Data on how frequently borrowers take out payday loans in Oklahoma, their average amount of indebtedness and other data was once public information until the Florida company that maintains the state’s payday lending database lobbied to have much of the information exempt from the Oklahoma Open Records Act.
Under Oklahoma law, payday lenders have to subscribe to a statewide database that tracks the lending activity of borrowers in the state. Lenders use the database to ensure borrowers have no more than two outstanding loans at any time, as well as to track loan defaults and other data. The database is maintained by the Florida-based company Veritec Solutions LLC.
In 2012, the Oklahoma Legislature passed Senate Bill 1082, which made all information in the state’s payday lending database confidential and exempt from disclosure under the Oklahoma Open Records act, according to the language of the bill.
State Rep. Joe Dorman, D-Rush Springs, one of the sponsors of the bill, said he was approached by Oklahoma City attorney Richard Mildren in 2012, a lobbyist for Veritec, about carrying the legislation. The bill was presented to Dorman as a matter of protecting the sensitive personal information of borrowers, he said.
As recently as 2011, Veritec published an annual 16-page report that contained detailed data on trends in Oklahoma’s payday lending, including the average number of times consumers used payday loans, average amount of indebtedness, as well as charts and graphs that showed data such as transaction volume by month and other data.
Because of the change in state law, Oklahoma Department of Consumer Credit, the agency that regulates payday lenders in the state, would release only a one-page summary of data to The Oklahoman from the Veritec database for each year requested. The data the agency will now release includes number of payday lenders in the state, number and dollar amount of payday loans taken out in the state annually, amount of finance charges and other basic information.

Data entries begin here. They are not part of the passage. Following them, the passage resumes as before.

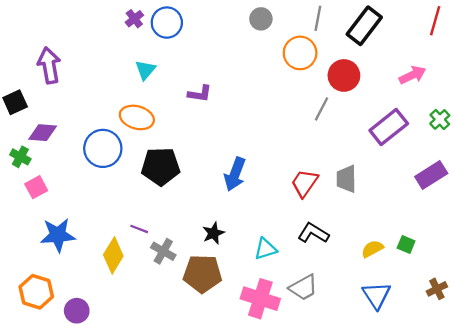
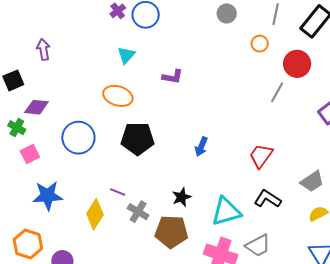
orange circle: (300, 53) -> (260, 44), size x0.6
purple arrow: (49, 65) -> (43, 49), size x0.7
blue circle: (103, 148) -> (78, 138), moved
blue arrow: (235, 174) -> (201, 147), size x0.7
gray trapezoid: (346, 179) -> (312, 181), moved, turned -125
cyan triangle: (265, 249) -> (226, 212), size x1.5

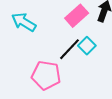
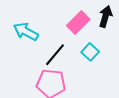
black line: (70, 49) -> (55, 55), moved

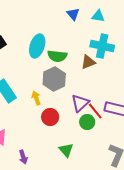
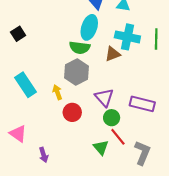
cyan ellipse: (37, 46) -> (89, 27), moved
purple triangle: (80, 103) -> (104, 98), turned -30
red line: (95, 111) -> (118, 137), moved
green triangle: (66, 150) -> (101, 147), moved

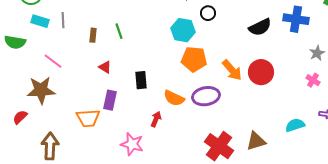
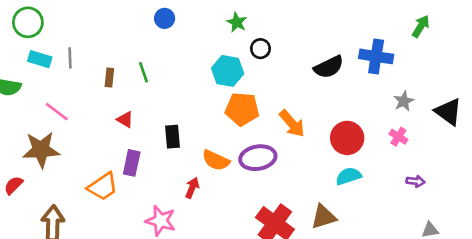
red circle: (261, 72) -> (347, 138), moved
orange trapezoid: (88, 118) -> (103, 187), turned -30
cyan semicircle: (295, 125) -> (348, 176), moved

Dorman said that the bill was not intended to help payday lenders evade scrutiny.
“If that’s an issue, it certainly needs to be addressed; that was not the intent of the legislation,” Dorman said. “If the industry is using this as some type of shield, then that needs to be fixed.”
But the Oklahoma Department of Consumer Credit has never released underlying consumer information about borrowers from the database, such as the names, addresses and other personal information about borrowers, said Roy John Martin, general counsel for the Department of Consumer Credit.
“We wouldn’t provide anything that identified a particular borrower,” Martin said.
Using open records request, information from Oklahoma’s payday lending database has been used for reports on payday lending activity by the Pew Charitable Trust and the nonprofit Center for Responsible Lending that showed the industry in a negative light.
A 2011 study by the Center for Responsible Lending that relied on Oklahoma data from 2009 found that the typical payday borrowers are in payday loan debt for most of the year, use payday loans with increasing frequency and borrow higher amounts over time.
The study found that Oklahoma borrowers are indebted an average of 212 days in their first year of payday loan use, and a total of 372 days over two years. The study also found that the size of borrower’s loans typically increase over time.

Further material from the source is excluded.